Pierce and his team analyzed data from 3,646 people in a study conducted from 1985 to 2018 in four cities: Birmingham, Alabama; Chicago; Minneapolis; and Oakland, California.

Participants were enrolled between the ages of 18 and 30 and followed for more than 30 years. The analysis found more than 20% experienced a high rate (four or more out of seven indicators) of exposure to damaging childhood events – and those participants had health troubles from young adulthood well on into middle age.

"The results of this study further confirm that cardiovascular disease is not simply a problem at older ages, but has its origins in childhood experiences," said Karestan C. Koenen, a professor at Harvard University's T.H. Chan School of Public Health in Boston. She was not involved in the study.

"Some of the relation between childhood adversity and (cardiovascular disease) seems to be explained by traditional risk factors, but those don't explain the entire relationship or the relationship with mortality," Koenen said. She was on a committee that wrote a 2017 American Heart Association scientific statement about childhood adversity and heart health outcomes.

"It's a complex issue that can't be boiled down to one reason," Pierce said. Childhood is a critical period of development for the brain. Exposure to stress activates hormones in the brain, which also are associated with cardiovascular disease, an area of interest for future study, he said. "We really need to look at the biology. What are the mechanisms in the body that are putting these people at risk?"

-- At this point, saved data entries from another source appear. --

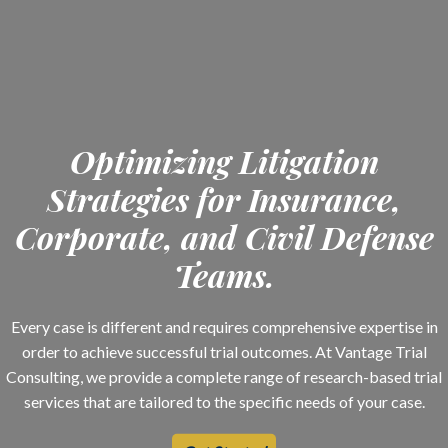
Optimizing Litigation
Strategies for Insurance,
Corporate, and Civil Defense
Teams.
Every case is different and requires comprehensive expertise in
order to achieve successful trial outcomes. At Vantage Trial
Consulting, we provide a complete range of research-based trial
services that are tailored to the specific needs of your case.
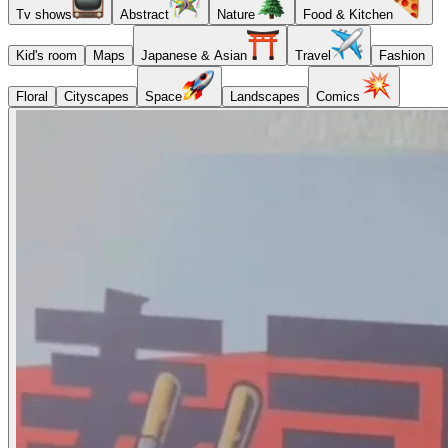
Tv shows
Abstract
Nature
Food & Kitchen
Kid's room
Maps
Japanese & Asian
Travel
Fashion
Floral
Cityscapes
Space
Landscapes
Comics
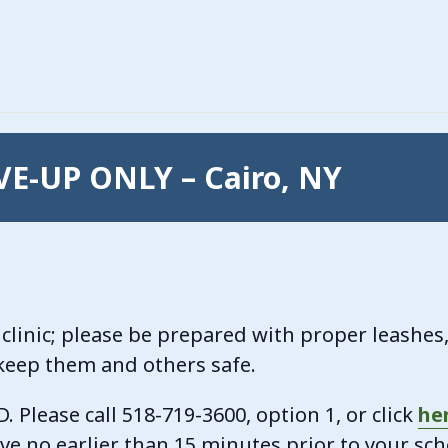
IVE-UP ONLY – Cairo, NY
clinic; please be prepared with proper leashes, 
 keep them and others safe.
Please call 518-719-3600, option 1, or click
he
ive no earlier than 15 minutes prior to your sc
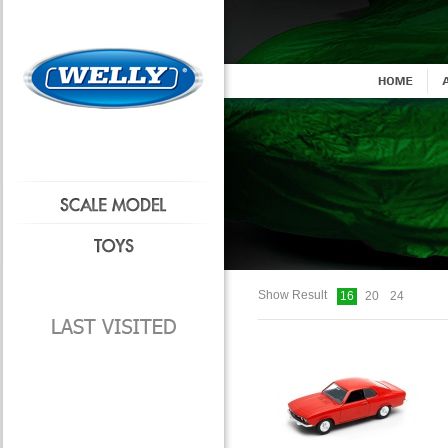
Show Result
16
20
24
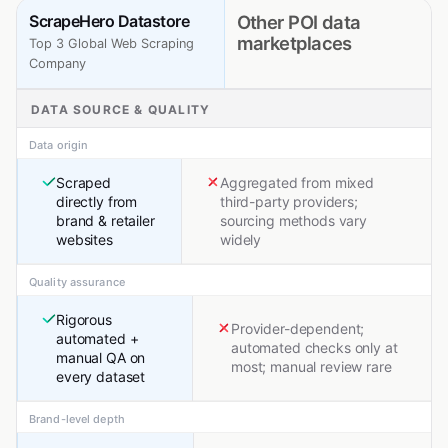
ScrapeHero Datastore
Other POI data
marketplaces
Top 3 Global Web Scraping
Company
DATA SOURCE & QUALITY
Data origin
Scraped
Aggregated from mixed
directly from
third-party providers;
brand & retailer
sourcing methods vary
websites
widely
Quality assurance
Rigorous
Provider-dependent;
automated +
automated checks only at
manual QA on
most; manual review rare
every dataset
Brand-level depth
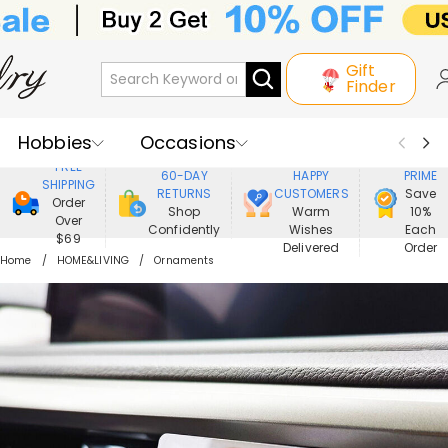
Gift
Finder
Hobbies
Occasions
800,000+
ENJOY
FREE
60-DAY
HAPPY
PRIME
SHIPPING
Recipients
Best Seller
New In
RETURNS
CUSTOMERS
Save
Order
Shop
Warm
10%
Over
Confidently
Wishes
Each
Jewelry
Home&Living
$69
Delivered
Order
Home
HOME&LIVING
Ornaments
Apparel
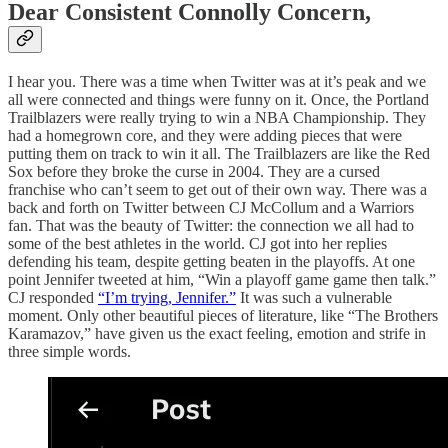
Dear Consistent Connolly Concern,
I hear you. There was a time when Twitter was at it’s peak and we
all were connected and things were funny on it. Once, the Portland
Trailblazers were really trying to win a NBA Championship. They
had a homegrown core, and they were adding pieces that were
putting them on track to win it all. The Trailblazers are like the Red
Sox before they broke the curse in 2004. They are a cursed
franchise who can’t seem to get out of their own way. There was a
back and forth on Twitter between CJ McCollum and a Warriors
fan. That was the beauty of Twitter: the connection we all had to
some of the best athletes in the world. CJ got into her replies
defending his team, despite getting beaten in the playoffs. At one
point Jennifer tweeted at him, “Win a playoff game game then talk.”
CJ responded
“I’m trying, Jennifer.”
It was such a vulnerable
moment. Only other beautiful pieces of literature, like “The Brothers
Karamazov,” have given us the exact feeling, emotion and strife in
three simple words.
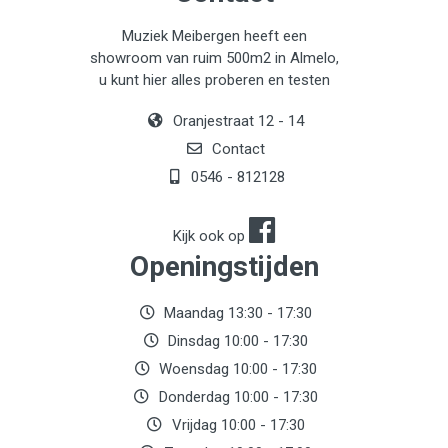
Muziek Meibergen heeft een
showroom van ruim 500m2 in Almelo,
u kunt hier alles proberen en testen
Oranjestraat 12 - 14
Contact
0546 - 812128
Kijk ook op
Openingstijden
Maandag 13:30 - 17:30
Dinsdag 10:00 - 17:30
Woensdag 10:00 - 17:30
Donderdag 10:00 - 17:30
Vrijdag 10:00 - 17:30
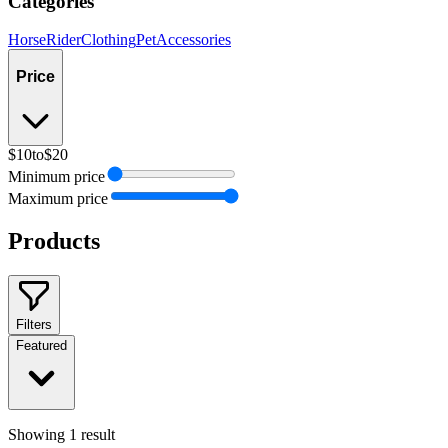
Categories
Horse
Rider
Clothing
Pet
Accessories
Price
$10
to
$20
Minimum price
Maximum price
Products
Filters
Featured
Showing
1
result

In the meantime, better and broader approaches to the way we treat children faced with traumatic experiences could help, Koenen said.

"Despite overwhelming evidence that childhood adversity has negative effects on physical and mental health over the life course, preventing childhood adversity is left to pediatricians and others who work with children," she said. "The public health burden of childhood adversity in the U.S. is a social problem that cannot be placed on the shoulders of individual health providers, but must be tackled on a large scale."